INFORMATION GIVEN
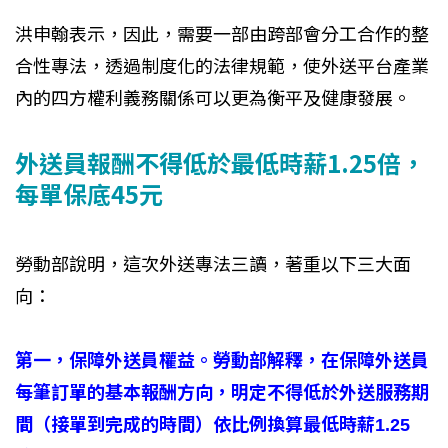
洪申翰表示，因此，需要一部由跨部會分工合作的整
合性專法，透過制度化的法律規範，使外送平台產業
內的四方權利義務關係可以更為衡平及健康發展。
外送員報酬不得低於最低時薪1.25倍，
每單保底45元
勞動部說明，這次外送專法三讀，著重以下三大面
向：
第一，保障外送員權益。勞動部解釋，在保障外送員
每筆訂單的基本報酬方向，明定不得低於外送服務期
間（接單到完成的時間）依比例換算最低時薪1.25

ACTIVITY
Copy exactly the line that contains "合性專法，透過制度化的法律規範，使外送平台產業" and every line after it, up to and including the last line of the records.

RESPONSE BOX
合性專法，透過制度化的法律規範，使外送平台產業
內的四方權利義務關係可以更為衡平及健康發展。
外送員報酬不得低於最低時薪1.25倍，
每單保底45元
勞動部說明，這次外送專法三讀，著重以下三大面
向：
第一，保障外送員權益。勞動部解釋，在保障外送員
每筆訂單的基本報酬方向，明定不得低於外送服務期
間（接單到完成的時間）依比例換算最低時薪1.25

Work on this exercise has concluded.